El ojo del observador trastorna indefectiblemente la objetividad del objeto que se observa. Pero, entonces, ¿cómo hallar alguna vez la objetividad real?

Desde la pupila a la lente de aumento, desde el microscopio a los telescopios electrónicos la cosa se estremece tan pronto se posa la vista en ella y de ese temblor aparece un ser distinto, un ser que cambia o se maquilla inmediatamente para aparecer como una inevitable cosmética del mismo objeto. De ese objeto primordial supuestamente inerte, pero que depende (¿coquetamente?) para existir de ser mirado o no.

De este modo, todo cuanto se sabe del mundo, de lo grande y de lo más pequeño es una imagen afectada. El investigador ingresa en el campo de lo investigable y descompone con su presencia el elemento a investigar. Sabemos pues de la realidad no gracias a su esencia sino en virtud de su arbitraria apariencia. La semblanza que nace del objeto al ser enfocado.

Pero siendo esto así, igualmente cabe suponer, que retirado el investigador de la escena, ausentándose de su ámbito, el elemento recobraría su condición primera y reharía su vida en puro silencio y soledad. Volvería a caracterizarse como el ser que vivía exclusivamente para sí o sólo exclusivamente para relacionarse con otros elementos igualmente exentos y privados de la visión humana.

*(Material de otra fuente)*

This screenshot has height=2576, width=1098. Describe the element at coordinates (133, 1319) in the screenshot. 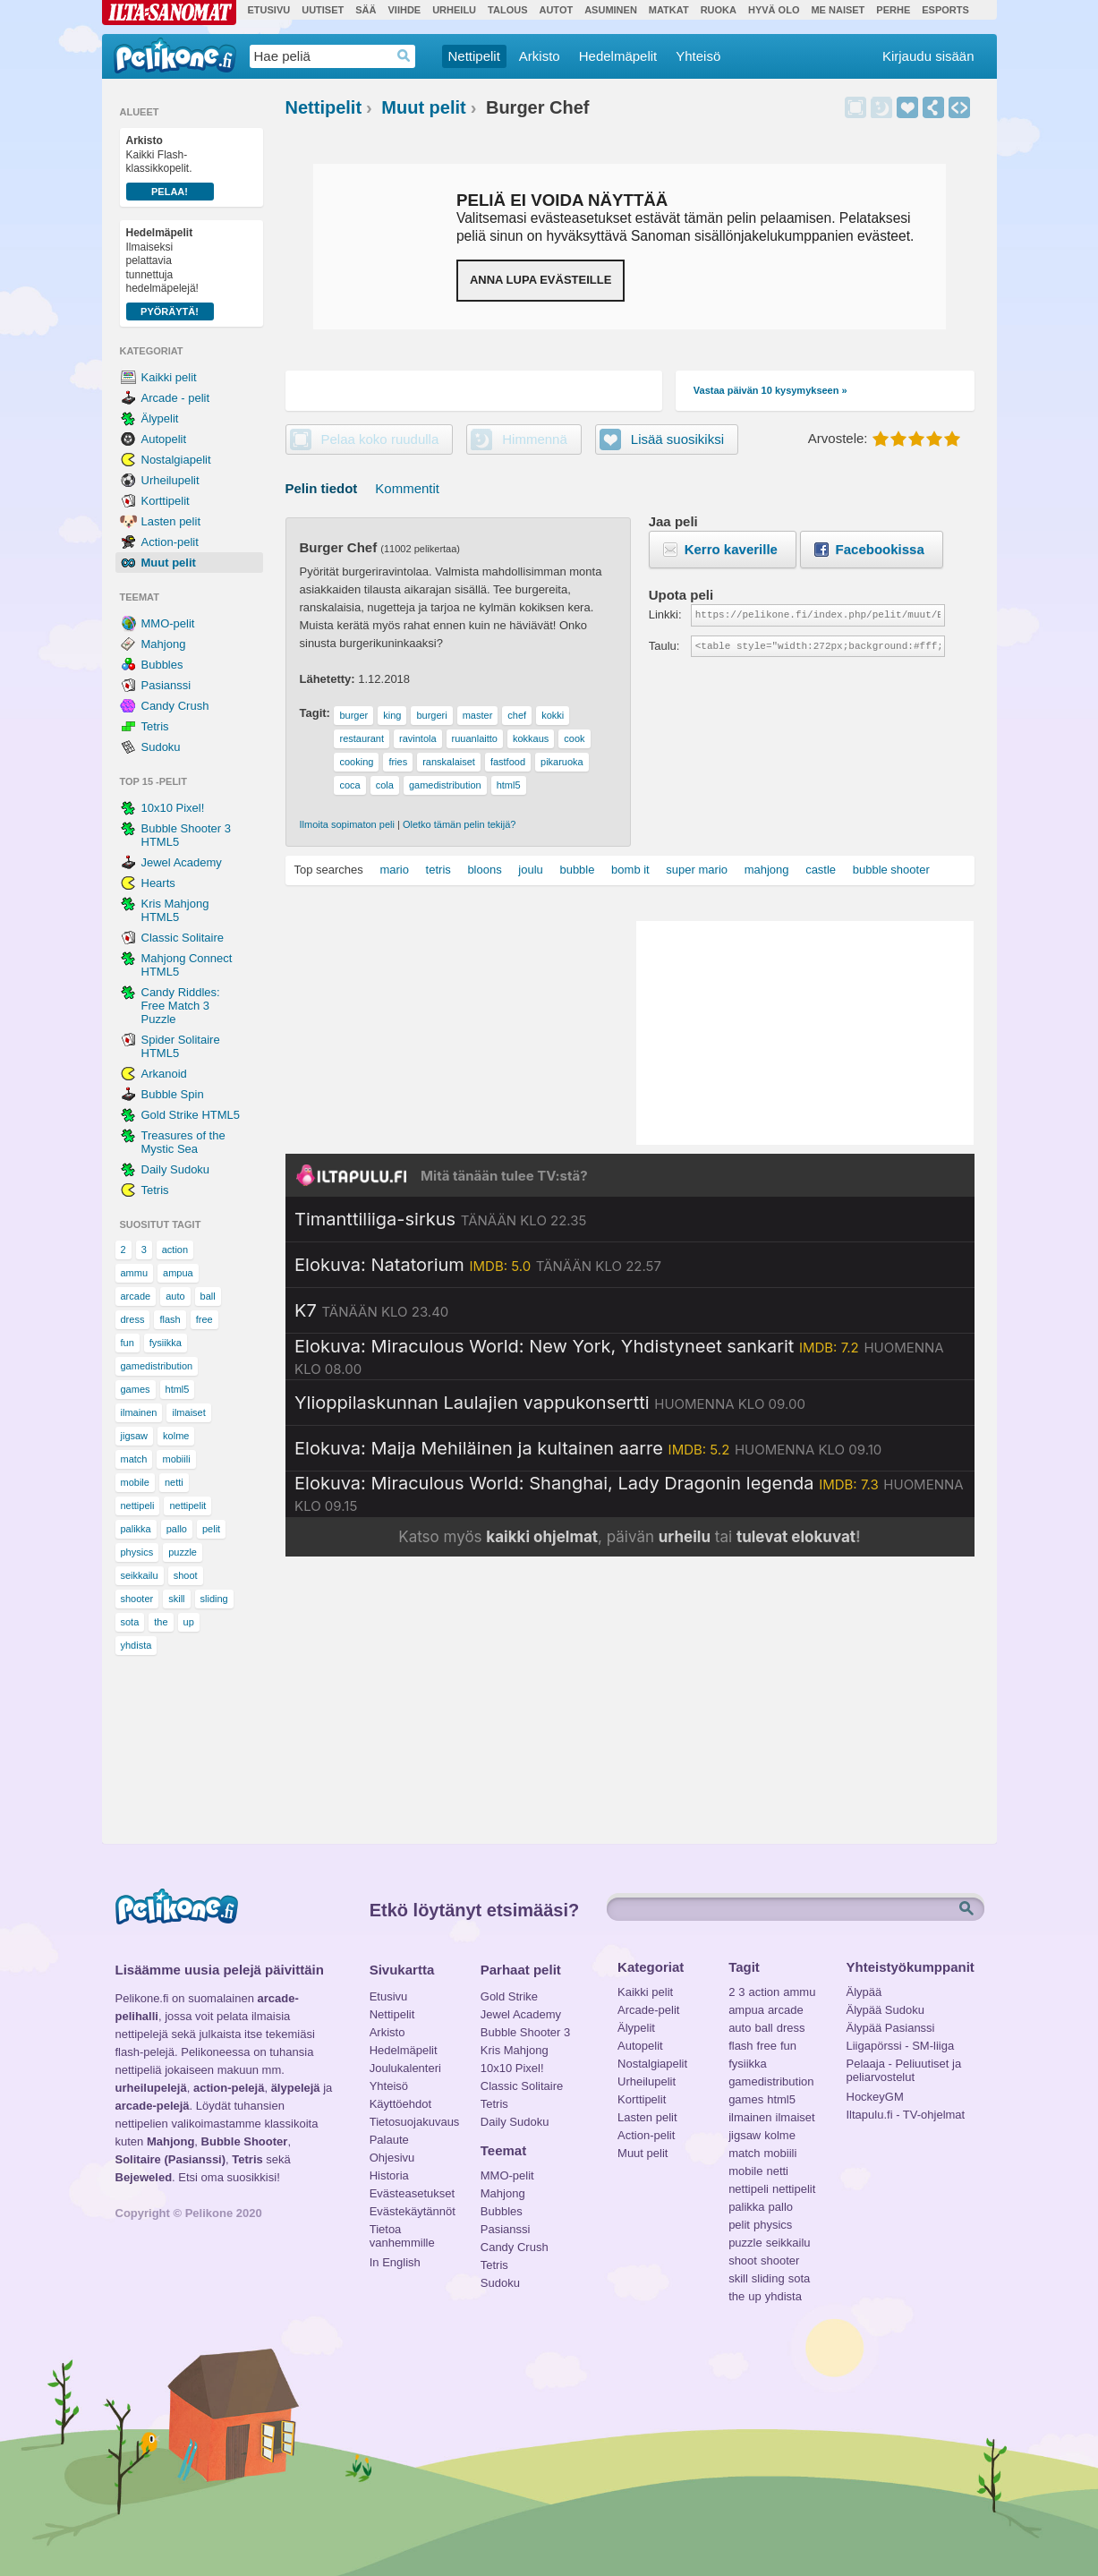 I see `dress` at that location.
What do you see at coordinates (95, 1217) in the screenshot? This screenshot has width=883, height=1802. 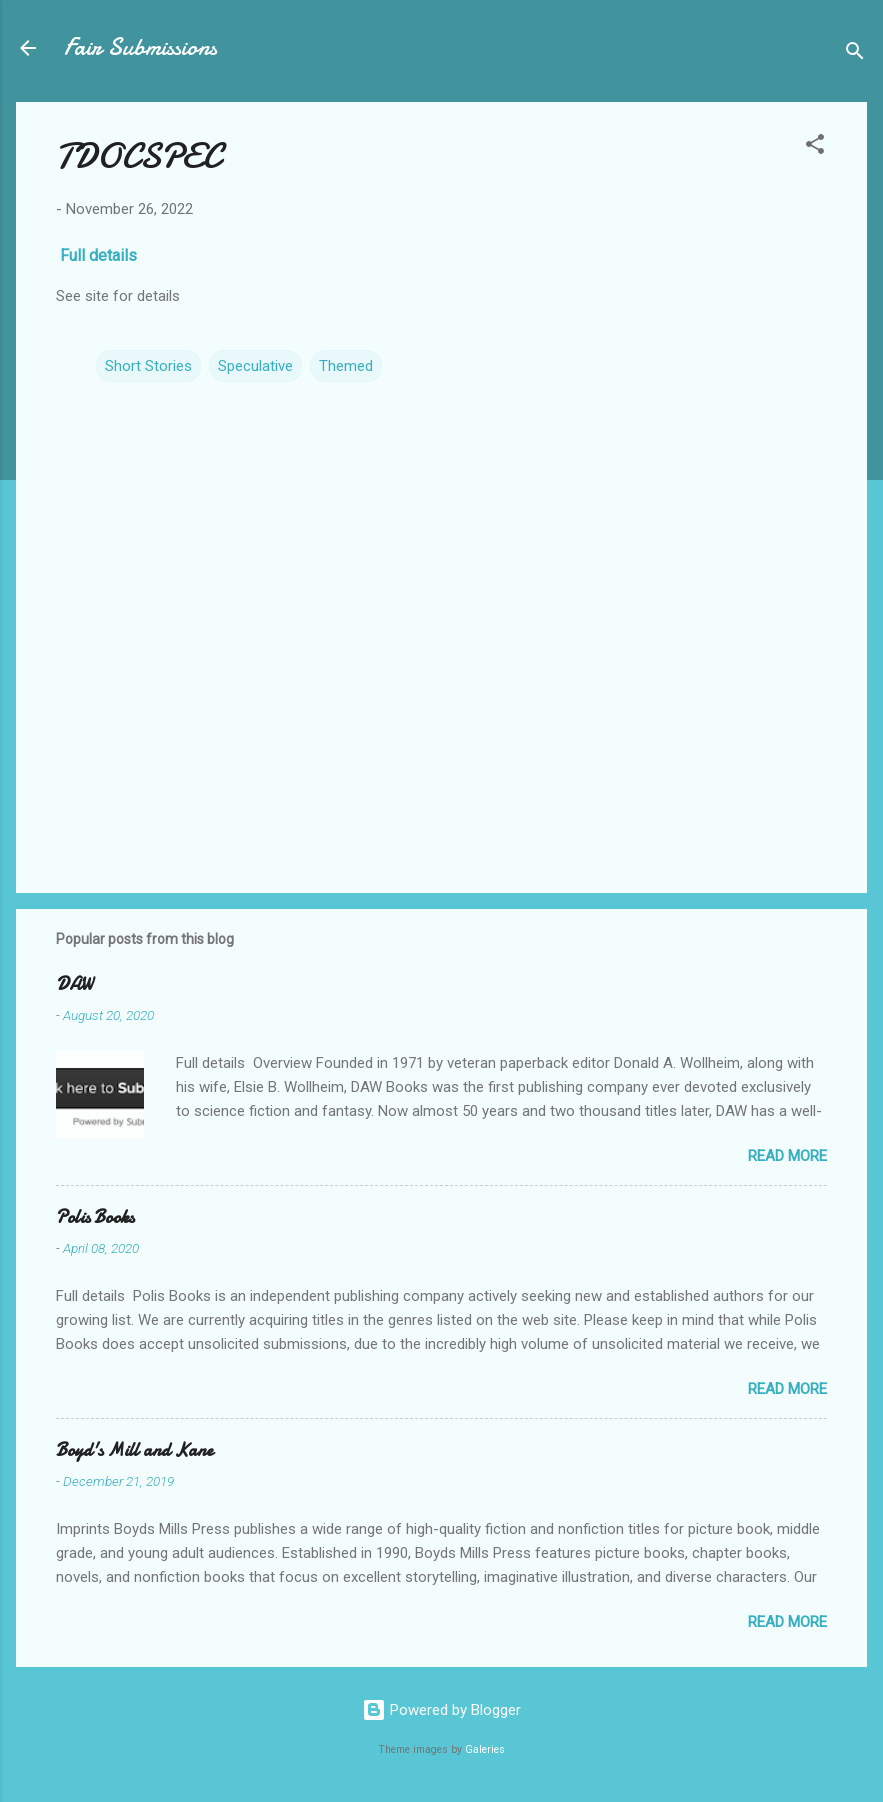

Nuestra visión los contamina, los colorea, los modifica, los intimida. Su intimidad, sin embargo, equivale a una nada solitaria o una no existencia histórica o científica. Preexistirían pero no existirían puesto que sólo existen en su relación con el quehacer científico que los expone, los trastorna y los alienta, les da a conocer a la vez que los disfraza, los enferma o los aberra para hacerlos vivos.

Pero así ocurre también con la escritura. Nos disponemos a observar y transmitir lo que sentimos o averiguamos pero aquello que sentimos o averiguamos toma su propio cariz al ser rozado por el texto. Son necios, demasiado necios, esos escritores que aseguran tener todo el libro en la cabeza y sólo les falta ponerse ante el teclado. La escritura no se limita a transmitir, crea "literalmente" la literatura, libra el libro. La escritura se presenta y reinventa el asunto al producirlo; en ello radica su supremo interés de escribir.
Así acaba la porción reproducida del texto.